MATERIAL FOR THIS EXERCISE ::
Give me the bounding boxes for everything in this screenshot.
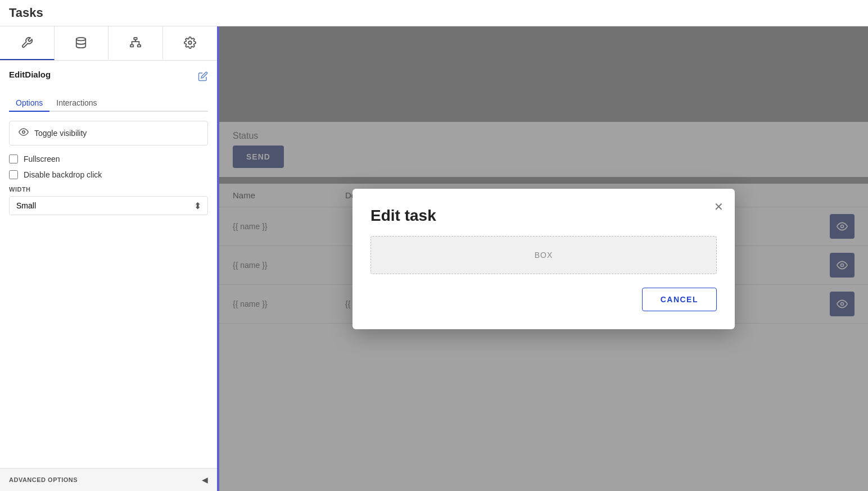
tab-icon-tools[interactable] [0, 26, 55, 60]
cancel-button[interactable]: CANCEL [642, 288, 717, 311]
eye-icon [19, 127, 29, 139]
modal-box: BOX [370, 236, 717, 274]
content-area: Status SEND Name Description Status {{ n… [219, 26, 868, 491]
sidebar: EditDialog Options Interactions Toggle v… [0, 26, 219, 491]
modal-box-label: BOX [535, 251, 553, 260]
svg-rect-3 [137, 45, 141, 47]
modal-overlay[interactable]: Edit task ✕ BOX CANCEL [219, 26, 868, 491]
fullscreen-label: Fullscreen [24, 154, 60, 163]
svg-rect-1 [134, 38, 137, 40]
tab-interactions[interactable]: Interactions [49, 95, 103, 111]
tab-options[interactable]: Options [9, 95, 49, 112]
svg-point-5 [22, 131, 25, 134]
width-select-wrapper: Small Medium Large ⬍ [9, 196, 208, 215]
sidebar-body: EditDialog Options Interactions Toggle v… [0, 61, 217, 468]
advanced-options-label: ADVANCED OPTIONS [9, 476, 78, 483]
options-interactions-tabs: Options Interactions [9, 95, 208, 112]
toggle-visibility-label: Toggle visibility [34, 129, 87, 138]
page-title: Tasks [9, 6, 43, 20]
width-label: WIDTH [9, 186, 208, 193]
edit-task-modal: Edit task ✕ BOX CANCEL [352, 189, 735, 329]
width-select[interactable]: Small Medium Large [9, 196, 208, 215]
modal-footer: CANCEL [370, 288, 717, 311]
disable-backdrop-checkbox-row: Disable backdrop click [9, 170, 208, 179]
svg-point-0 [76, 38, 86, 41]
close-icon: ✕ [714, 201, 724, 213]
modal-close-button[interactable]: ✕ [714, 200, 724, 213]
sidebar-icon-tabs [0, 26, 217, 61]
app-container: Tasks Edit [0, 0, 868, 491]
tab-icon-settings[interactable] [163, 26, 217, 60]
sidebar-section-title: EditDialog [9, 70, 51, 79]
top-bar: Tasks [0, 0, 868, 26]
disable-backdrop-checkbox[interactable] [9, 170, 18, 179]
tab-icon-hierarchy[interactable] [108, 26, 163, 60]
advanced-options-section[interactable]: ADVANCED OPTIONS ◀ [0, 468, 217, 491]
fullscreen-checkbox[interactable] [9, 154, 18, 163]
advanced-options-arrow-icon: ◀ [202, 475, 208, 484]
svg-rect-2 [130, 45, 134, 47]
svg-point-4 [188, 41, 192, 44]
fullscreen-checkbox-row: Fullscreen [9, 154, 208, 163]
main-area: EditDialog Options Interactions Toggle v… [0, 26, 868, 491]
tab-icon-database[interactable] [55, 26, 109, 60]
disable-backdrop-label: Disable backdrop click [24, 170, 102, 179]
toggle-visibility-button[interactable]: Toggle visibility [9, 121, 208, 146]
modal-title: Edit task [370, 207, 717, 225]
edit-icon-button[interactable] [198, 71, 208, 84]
...
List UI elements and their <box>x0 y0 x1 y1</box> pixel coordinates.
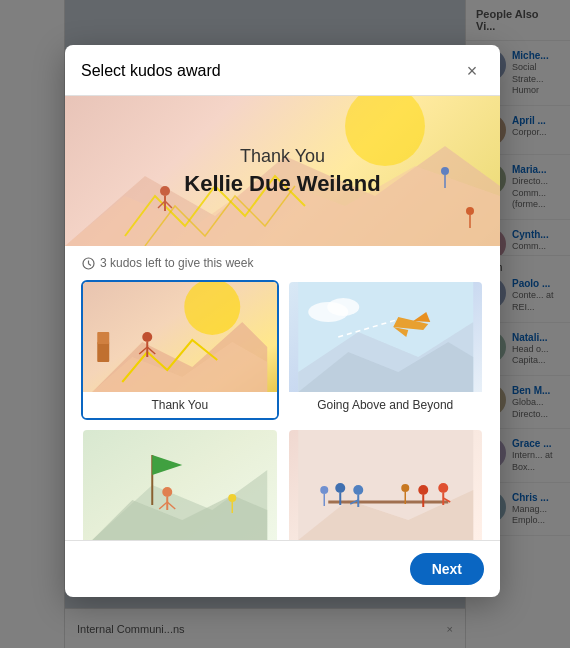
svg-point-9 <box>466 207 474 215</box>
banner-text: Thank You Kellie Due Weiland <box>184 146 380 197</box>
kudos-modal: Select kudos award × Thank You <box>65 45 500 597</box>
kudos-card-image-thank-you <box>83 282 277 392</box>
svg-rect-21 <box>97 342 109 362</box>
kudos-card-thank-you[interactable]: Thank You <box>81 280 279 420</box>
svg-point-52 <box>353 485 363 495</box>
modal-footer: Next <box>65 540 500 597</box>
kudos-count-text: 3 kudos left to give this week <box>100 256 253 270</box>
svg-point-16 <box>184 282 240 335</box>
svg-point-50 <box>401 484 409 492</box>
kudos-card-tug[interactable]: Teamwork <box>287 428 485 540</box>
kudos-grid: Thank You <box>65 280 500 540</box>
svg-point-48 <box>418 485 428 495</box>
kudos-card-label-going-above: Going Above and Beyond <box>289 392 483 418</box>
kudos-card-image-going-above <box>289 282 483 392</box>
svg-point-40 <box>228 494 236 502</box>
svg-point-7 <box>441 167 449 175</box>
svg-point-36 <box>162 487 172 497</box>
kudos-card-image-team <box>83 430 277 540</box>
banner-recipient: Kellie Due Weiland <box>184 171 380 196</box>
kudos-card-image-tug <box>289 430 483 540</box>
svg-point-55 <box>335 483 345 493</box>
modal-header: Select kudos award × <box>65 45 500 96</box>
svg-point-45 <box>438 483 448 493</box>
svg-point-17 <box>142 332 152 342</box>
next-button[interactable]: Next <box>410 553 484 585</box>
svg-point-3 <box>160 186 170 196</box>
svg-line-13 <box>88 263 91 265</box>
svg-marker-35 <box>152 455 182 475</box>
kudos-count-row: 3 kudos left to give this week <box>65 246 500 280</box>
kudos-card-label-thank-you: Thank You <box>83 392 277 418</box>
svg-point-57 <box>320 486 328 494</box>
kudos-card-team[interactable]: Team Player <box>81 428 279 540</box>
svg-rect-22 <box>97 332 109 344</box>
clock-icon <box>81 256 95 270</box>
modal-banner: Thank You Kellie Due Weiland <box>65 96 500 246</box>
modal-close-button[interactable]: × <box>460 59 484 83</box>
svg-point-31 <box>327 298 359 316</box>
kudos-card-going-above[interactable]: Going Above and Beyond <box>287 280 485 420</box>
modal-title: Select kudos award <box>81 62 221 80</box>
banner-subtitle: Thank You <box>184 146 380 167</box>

WORK TO COMPLETE ::
Please copy out each line of the material that contains the string "click".

WRITTEN ANSWER ::
disable-backdrop-checkbox-row: Disable backdrop click [9, 170, 208, 179]
disable-backdrop-label: Disable backdrop click [24, 170, 102, 179]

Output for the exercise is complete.